---- Provided records

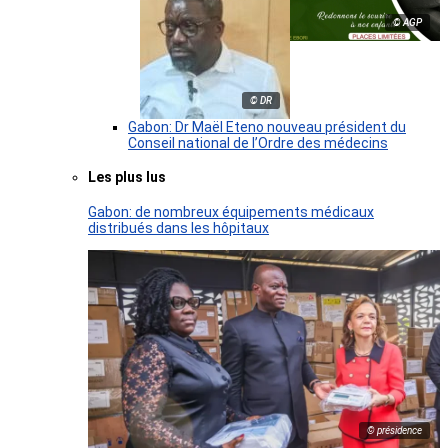
© AGP
© DR
Gabon: Dr Maël Eteno nouveau président du
Conseil national de l’Ordre des médecins
Les plus lus
Gabon: de nombreux équipements médicaux
distribués dans les hôpitaux
© présidence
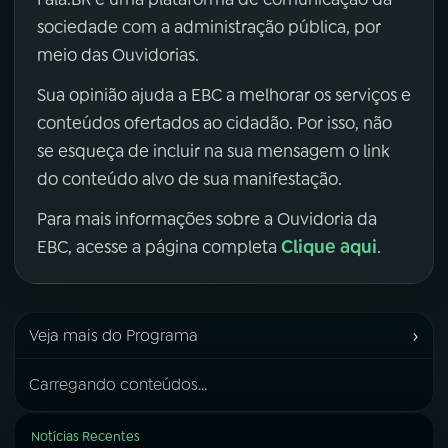
sociedade com a administração pública, por
meio das Ouvidorias.
Sua opinião ajuda a EBC a melhorar os serviços e
conteúdos ofertados ao cidadão. Por isso, não
se esqueça de incluir na sua mensagem o link
do conteúdo alvo de sua manifestação.
Para mais informações sobre a Ouvidoria da
Clique aqui
EBC, acesse a página completa
.
›
Veja mais do Programa
Carregando conteúdos...
Notícias Recentes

--------

• Work item:
Repeat the lines above, starting at the first and stopping after the line that holds "meio das Ouvidorias.", with the pictures left out.

• Task response:
© AGP
© DR
Gabon: Dr Maël Eteno nouveau président du
Conseil national de l’Ordre des médecins
Les plus lus
Gabon: de nombreux équipements médicaux
distribués dans les hôpitaux
© présidence
sociedade com a administração pública, por
meio das Ouvidorias.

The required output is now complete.